The Indian Supreme court directed Carbide to build a 500 bed hospital from its own money. Instead, Carbide put £1000 into a trust in London and tried to transfer into this its shares in UCIL that had been seized by the Bhopal court due to Carbide’s non-appearance to face manslaughter charges. In 1994 it succeeded, thus evading the Bhopal court where the judge declared the transfer ‘malafide’. The 350 bed hospital took nearly ten years to build and within a year of opening was found to be profiteering with private patients, despite being bound to treat gas victims for eight years ‘in the first instance’.

In 1991, the local government in Bhopal charged Warren Anderson, Union Carbide’s CEO at the time of the disaster, with manslaughter. If tried in India and convicted, he faces a maximum of ten years in prison. However Mr. Anderson has never stood trial before an Indian court; he has, instead, evaded an international arrest warrant and a summons to appear before a US court. For years Mr. Anderson’s whereabouts were unknown, and it wasn’t until August of 2002 that Greenpeace found him, living a life of luxury in the Hamptons. Neither the American nor the Indian government seem interested in disturbing him with an extradition, despite the recent scandals over corporate crime.

The Union Carbide Corporation itself was charged with culpable homicide, a criminal charge whose penalty has no upper limit. These charges have never been resolved, as Union Carbide, like its former CEO, has refused to appear before an Indian court. Union Carbide also remains liable for the environmental devastation its operations have caused. Environmental damages were never addressed in the 1989 settlement, and the contamination that Union Carbide left behind continues to spread. These liabilities became the property of the Dow Corporation, following its 2001 purchase of Union Carbide.

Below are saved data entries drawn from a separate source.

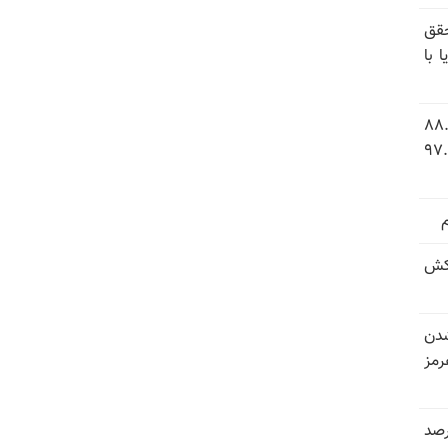
قق
 با
 شاخص فلاکت در ایران؛ تورم ۸۸.۶
 ۹.۱ درصد به سطح بی‌سابقه ۹۷.۷
کش
شدن
رمز
 خرداد و تیر بیش از ۳۰۰درصد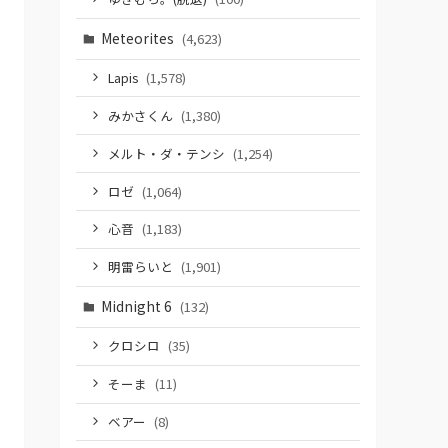
Meteorites
(4,623)
Lapis
(1,578)
みかさくん
(1,380)
メルト・ダ・テンシ
(1,254)
ロゼ
(1,064)
心音
(1,183)
明雷らいと
(1,901)
Midnight 6
(132)
クロシロ
(35)
そーま
(11)
ベアー
(8)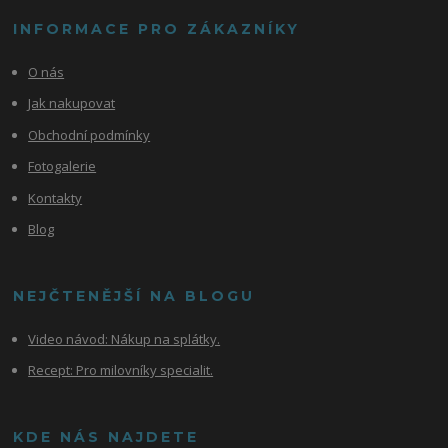
INFORMACE PRO ZÁKAZNÍKY
O nás
Jak nakupovat
Obchodní podmínky
Fotogalerie
Kontakty
Blog
NEJČTENĚJŠÍ NA BLOGU
Video návod:
Nákup na splátky.
Recept: Pro milovníky specialit.
KDE NÁS NAJDETE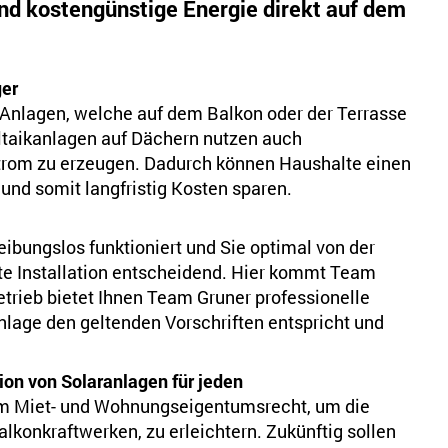
nd kostengünstige Energie direkt auf dem
ger
Anlagen, welche auf dem Balkon oder der Terrasse
ltaikanlagen auf Dächern nutzen auch
Strom zu erzeugen. Dadurch können Haushalte einen
und somit langfristig Kosten sparen.
eibungslos funktioniert und Sie optimal von der
hte Installation entscheidend. Hier kommt Team
hbetrieb bietet Ihnen Team Gruner professionelle
nlage den geltenden Vorschriften entspricht und
tion von Solaranlagen für jeden
im Miet- und Wohnungseigentumsrecht, um die
alkonkraftwerken, zu erleichtern. Zukünftig sollen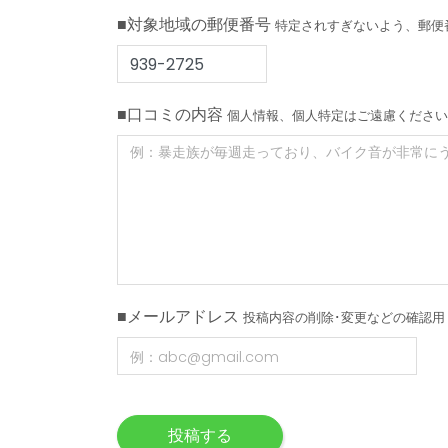
■対象地域の郵便番号
特定されすぎないよう、郵便
■口コミの内容
個人情報、個人特定はご遠慮ください
■メールアドレス
投稿内容の削除･変更などの確認用
投稿する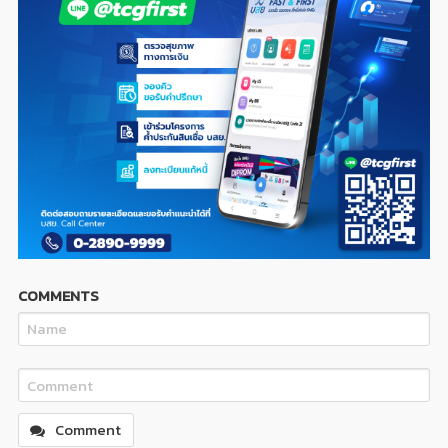
COMMENTS
Comment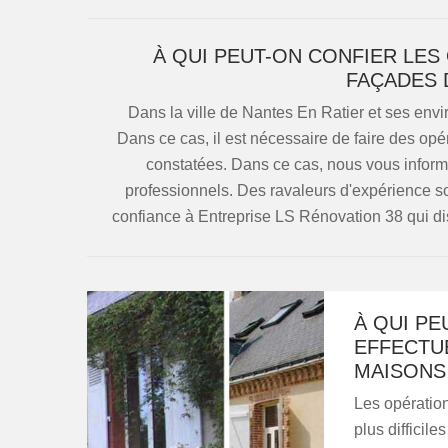
À QUI PEUT-ON CONFIER LE
FAÇADES 
Dans la ville de Nantes En Ratier et ses envi
Dans ce cas, il est nécessaire de faire des opé
constatées. Dans ce cas, nous vous informo
professionnels. Des ravaleurs d'expérience son
confiance à Entreprise LS Rénovation 38 qui di
À QUI PE
EFFECTU
MAISONS 
Les opératio
plus difficile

The deal was completed much to the chagrin of a number of Dow stockholders, who filed suit in a desperate attempt to stop it. These stockholders were surely aware that a corporation assumes both the assets and the liabilities of any company it purchases, according to established corporate law. Indeed, Dow was quick to pay off an outstanding claim against Union Carbide soon after it acquired the company, setting aside $2.2 billion to pay off former Union Carbide asbestos workers in Texas.

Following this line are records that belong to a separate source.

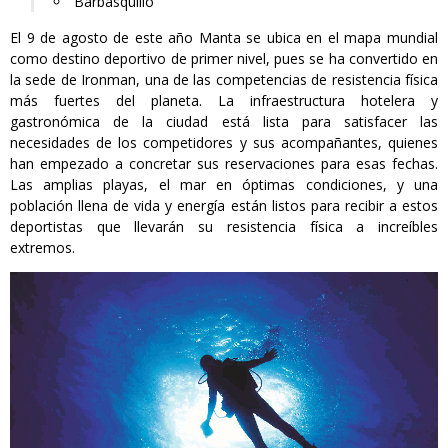
Barbasquillo
El 9 de agosto de este año Manta se ubica en el mapa mundial
como destino deportivo de primer nivel, pues se ha convertido en
la sede de Ironman, una de las competencias de resistencia física
más fuertes del planeta. La infraestructura hotelera y
gastronómica de la ciudad está lista para satisfacer las
necesidades de los competidores y sus acompañantes, quienes
han empezado a concretar sus reservaciones para esas fechas.
Las amplias playas, el mar en óptimas condiciones, y una
población llena de vida y energía están listos para recibir a estos
deportistas que llevarán su resistencia física a increíbles
extremos.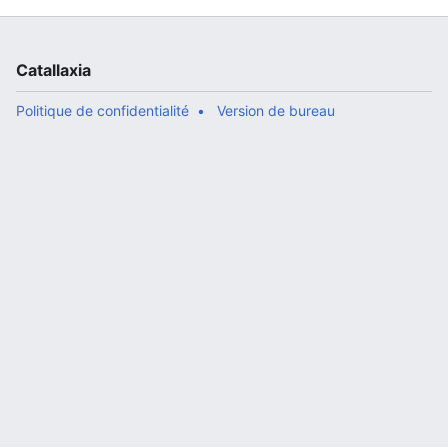
Catallaxia
Politique de confidentialité
Version de bureau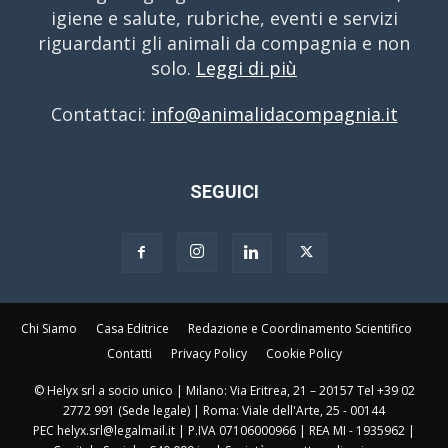
igiene e salute, rubriche, eventi e servizi
riguardanti gli animali da compagnia e non
solo.
Leggi di più
Contattaci:
info@animalidacompagnia.it
SEGUICI
Chi Siamo
Casa Editrice
Redazione e Coordinamento Scientifico
Contatti
Privacy Policy
Cookie Policy
© Helyx srl a socio unico | Milano: Via Eritrea, 21 – 20157 Tel +39 02
2772 991 (Sede legale) | Roma: Viale dell'Arte, 25 - 00144
PEC helyx.srl@legalmail.it | P.IVA 07106000966 | REA MI - 1935962 |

Despite the settlement, two court cases remain pending: one civil, heard in the Southern District federal court in New York; the other criminal, heard before the Chief Judicial Magistrate’s court in Bhopal.

The civil case - which is unrelated to the disaster - was filed in United States federal court in 1999 by Bhopal residents against Union Carbide. When it fled India after Bhopal, Carbide left tons of chemical wastes behind, and these have poisoned the groundwater and thousands of Bhopal residents. The civil case seeks a comprehensive cleanup of the contaminated site and the properties around the factory, and compensation and medical monitoring for those poisoned by Carbide’s chemical waste. The lawsuit, Bano v. Union Carbide, has survived four motions to dismiss, and has been reinstated twice by the 2nd Circuit Court of Appeals. The case is currently in the discovery process, and will soon proceed to trial.

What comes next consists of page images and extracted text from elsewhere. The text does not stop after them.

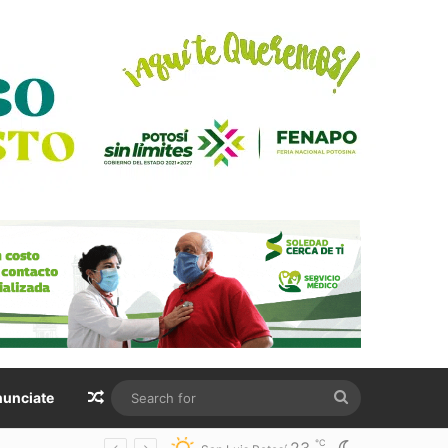
Random Article
Search
unciate
for
℃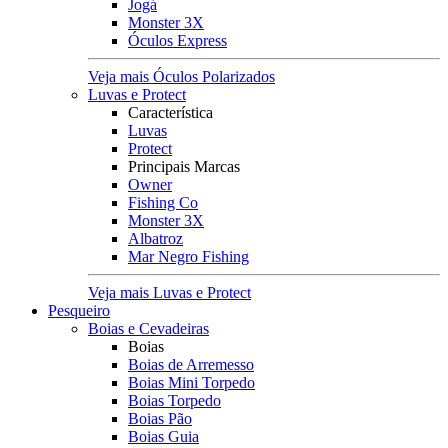
Jogá
Monster 3X
Óculos Express
Veja mais Óculos Polarizados
Luvas e Protect
Característica
Luvas
Protect
Principais Marcas
Owner
Fishing Co
Monster 3X
Albatroz
Mar Negro Fishing
Veja mais Luvas e Protect
Pesqueiro
Boias e Cevadeiras
Boias
Boias de Arremesso
Boias Mini Torpedo
Boias Torpedo
Boias Pão
Boias Guia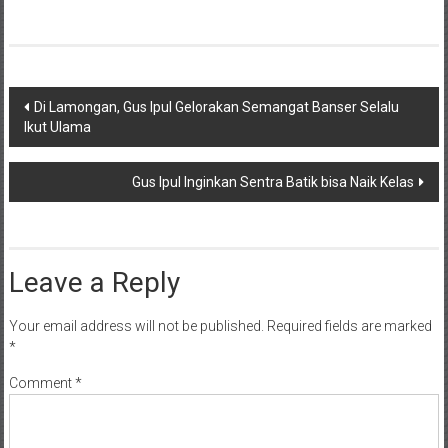
Post
Di Lamongan, Gus Ipul Gelorakan Semangat Banser Selalu
Ikut Ulama
navigation
Gus Ipul Inginkan Sentra Batik bisa Naik Kelas
Leave a Reply
Your email address will not be published.
Required fields are marked
*
Comment
*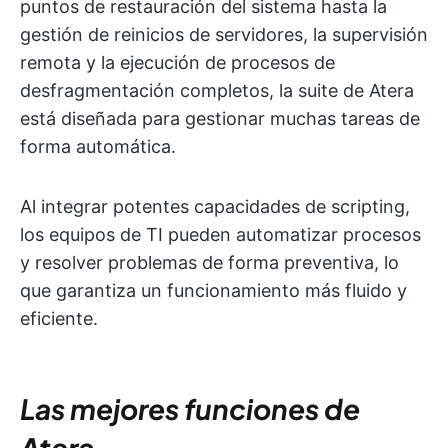
puntos de restauración del sistema hasta la
gestión de reinicios de servidores, la supervisión
remota y la ejecución de procesos de
desfragmentación completos, la suite de Atera
está diseñada para gestionar muchas tareas de
forma automática.
Al integrar potentes capacidades de scripting,
los equipos de TI pueden automatizar procesos
y resolver problemas de forma preventiva, lo
que garantiza un funcionamiento más fluido y
eficiente.
Las mejores funciones de
Atera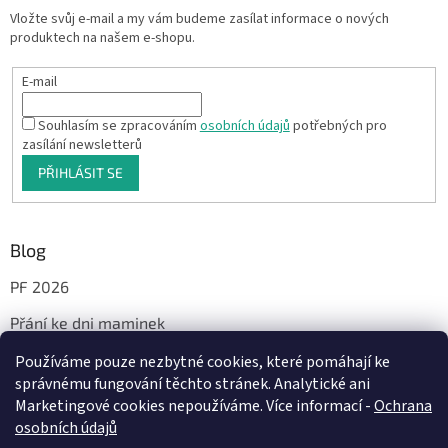
Vložte svůj e-mail a my vám budeme zasílat informace o nových
produktech na našem e-shopu.
E-mail
Souhlasím se zpracováním
osobních údajů
potřebných pro
zasílání newsletterů
PŘIHLÁSIT SE
Blog
PF 2026
Přání ke dni maminek
Používáme pouze nezbytné cookies, které pomáhají ke
správnému fungování těchto stránek. Analytické ani
Facebook
Marketingové cookies nepoužíváme. Více informací -
Ochrana
osobních údajů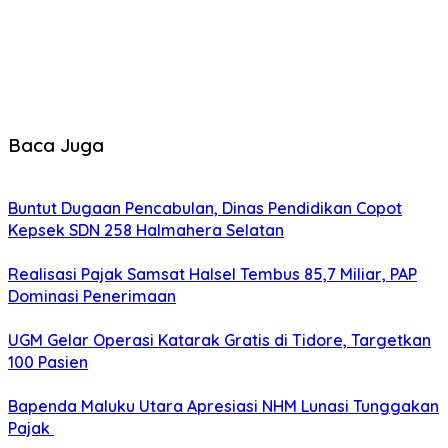
Baca Juga
Buntut Dugaan Pencabulan, Dinas Pendidikan Copot
Kepsek SDN 258 Halmahera Selatan
Realisasi Pajak Samsat Halsel Tembus 85,7 Miliar, PAP
Dominasi Penerimaan
UGM Gelar Operasi Katarak Gratis di Tidore, Targetkan
100 Pasien
Bapenda Maluku Utara Apresiasi NHM Lunasi Tunggakan
Pajak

The criminal case - which is related to the 1984 Bhopal disaster – was originally filed in 1987, and reinstated in 1991. Both Warren Anderson, the former CEO of Union Carbide, and the Union Carbide Corporation itself face criminal charges in India of “culpable homicide” (or manslaughter). Both Anderson and Carbide have repeatedly ignored summons to appear in India for trial, and are officially considered “absconders” (fugitives from justice) by the Indian Government. While Anderson, if extradited and convicted, would face ten years in prison, Carbide faces a fine, which has no upper limit.